Thomas, there are a number of possible interpretations, but it seems to me that the two most likely reasons are:
1. That it's a clue to the encoding mechanism, or
2. that it's a reflection of the content.
So, I started looking at how unique Vords were distributed and their positions relative to the rest of the text (not just on the same page, but in the manuscript overall) in the hopes that this might offer some answers.
It's not too hard to describe page position, but when you factor in their breakdown components and their relationships to the rest of the manuscript, it becomes a mountain of a project, which is why I haven't finished writing it all up yet.

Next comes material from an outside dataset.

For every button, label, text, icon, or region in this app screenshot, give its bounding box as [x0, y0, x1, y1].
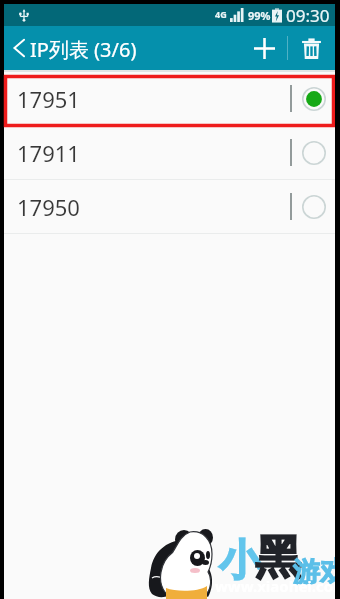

Without making this post wayyyy too long, I can share some general observations. To keep it short, I'll restrict it to Vords that have not been broken into their components...
So here's a JKP nutshell version of the behavior of the unique VMS word-tokens (Vords), with emphasis on the large-plants section to keep it short enough to fit in a forum post...
As an example, in the large-plants section, the following patterns are evident:
1. Unique Vords have a somewhat regular distribution within the text. They do not tend to fall next to each other.
2. Unique Vords appear more frequently, but not always, at the beginnings of paragraphs. <-- [See point 8.]
3. Unique Vords less commonly fall at the ends of paragraphs than at the beginning (but it does happen).
4. When unique Vords fall at the ends of lines, they are often suffixed by those peculiar constructions that are more frequent at the ends of lines, such as EVA-aj, -oj, or j or EVA-d with straight leg rather than a full figure-8 curve, or those common at the ends of words (e.g., EVA-y, -dy or -ar). <-- [Points worth noting since these are general patterns of the text and apparently not restricted to unique Vords.]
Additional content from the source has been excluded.